Wedgwood ware, English stoneware, including creamware, black basaltes, and jasperware, made by the Staffordshire factories originally established by Josiah Wedgwood at Burslem, at Etruria, and finally at Barlaston, all in Staffordshire. In the decade of its first production, the 1760s, Wedgwood ware attained a world market, which it continues to hold. Wedgwood perfected cream-coloured earthenware (which had been improved earlier in the century by other potters) called creamware, or Queen’s ware in consequence of royal patronage. Mass-produced, it was nevertheless of high quality, being light, durable, and tasteful both in its shapes and in its decoration, which was often in the popular Neoclassical style. It filled a long-felt need for good tableware that the middle class could afford, and it fixed for two centuries the prevailing taste for variants of cream-coloured domestic ware. Porcelain and tin-glazed earthenware factories both in England and abroad suffered from competition with Wedgwood’s creamware. Surviving factories switched from the manufacture of tin-glazed ware, which died out, to the production of creamware. The revolution wrought by Wedgwood in the industry was helped by further factors: the act of 1763 that extended the Liverpool turnpike road to Burslem, thereby accelerating the transport both of raw materials from other parts of England and of the wares to their destination; and the invention by John Sadler and Guy Green in Liverpool in 1755 of transfer printing on pottery. Wedgwood purchased the right to use the technique in 1763, enabling the decoration to be done by comparatively unskilled workers. More elaborate and costly Wedgwood services, however, were decorated by hand.
While creamware was the staple product, Wedgwood fulfilled the demands of mid-18th-century antiquarian taste by developing, in 1768, a black, unglazed stoneware of fine texture called black basaltes. Hard enough to strike sparks on contact with steel, it had a mat finish after firing but could be polished and faceted, making it ideal for imitating antique and Renaissance objects. Basaltes seals, plaques, busts, and jewelry were produced as well as vases, which were sometimes painted with special enamel colours (called encaustic) to imitate Greek red-figure vases.

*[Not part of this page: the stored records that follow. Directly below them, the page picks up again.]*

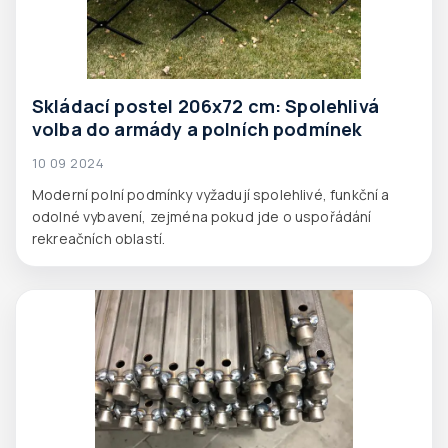
Skládací postel 206x72 cm: Spolehlivá
volba do armády a polních podmínek
10 09 2024
Moderní polní podmínky vyžadují spolehlivé, funkční a
odolné vybavení, zejména pokud jde o uspořádání
rekreačních oblastí.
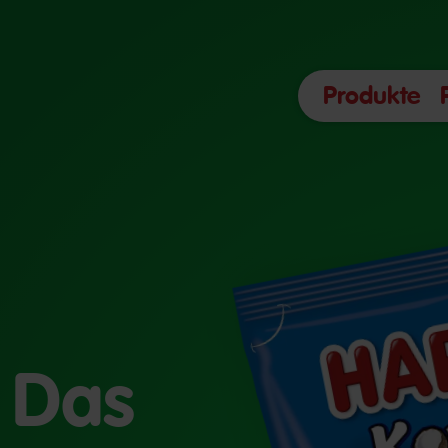
Produkte
 Das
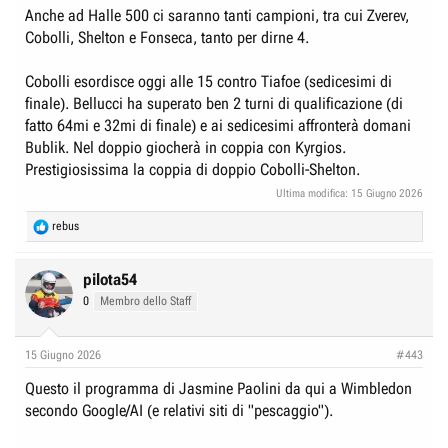
:
Anche ad Halle 500 ci saranno tanti campioni, tra cui Zverev,
Cobolli, Shelton e Fonseca, tanto per dirne 4.
Cobolli esordisce oggi alle 15 contro Tiafoe (sedicesimi di
finale). Bellucci ha superato ben 2 turni di qualificazione (di
fatto 64mi e 32mi di finale) e ai sedicesimi affronterà domani
Bublik. Nel doppio giocherà in coppia con Kyrgios.
Prestigiosissima la coppia di doppio Cobolli-Shelton.
Ultima modifica:
15 Giugno 2026
R
rebus
e
a
c
pilota54
t
0
Membro dello Staff
i
o
n
15 Giugno 2026
#443
s
:
Questo il programma di Jasmine Paolini da qui a Wimbledon
secondo Google/AI (e relativi siti di "pescaggio").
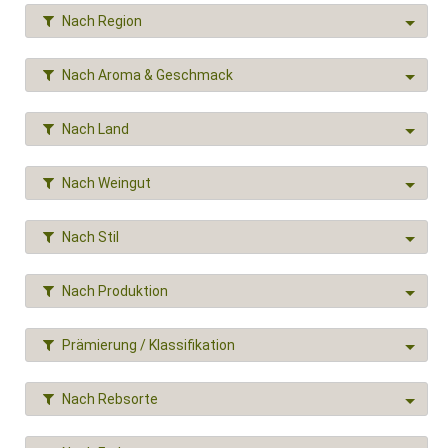
Nach Region
Nach Aroma & Geschmack
Nach Land
Nach Weingut
Nach Stil
Nach Produktion
Prämierung / Klassifikation
Nach Rebsorte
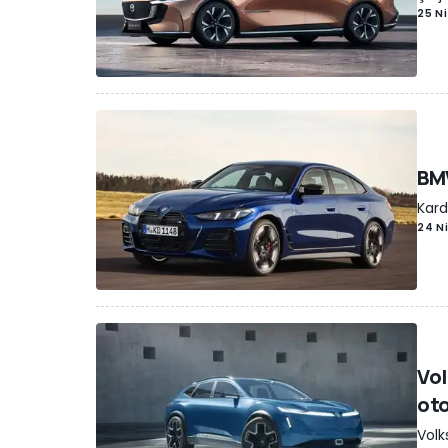
25 N
BMW
Kard
24 N
Vol
ot
Volk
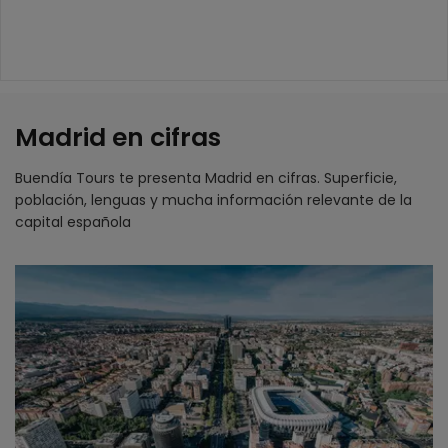
Madrid en cifras
Buendía Tours te presenta Madrid en cifras. Superficie,
población, lenguas y mucha información relevante de la
capital española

Also adapted to the Neoclassical taste was Wedgwood’s jasperware, introduced in 1775, a white, matte, unglazed stoneware resembling biscuit porcelain and having ornamental potentialities similar to basaltes. It could, moreover, be stained many colours, from pale pastels (such as the famous pale blue) to stronger tints. Ornaments in white, made separately in molds, were applied to the body of the piece; the contrast of white on a coloured ground thus achieved was used in imitation of antique cameos of hardstone and glass (in which portions of the white top layer of glass are cut away, leaving the white figure in relief against the coloured underlayer). Employing outstanding artists of the day, such as the sculptor John Flaxman, Wedgwood copied innumerable antique designs, including the Roman Portland Vase. Jasperware was imitated in other European factories, notably at Sèvres.
Together with other Wedgwood wares, basaltes and jasperware are still produced in both old and modern designs at the Wedgwood factory, which moved to Barlaston, Staffordshire, in 1940.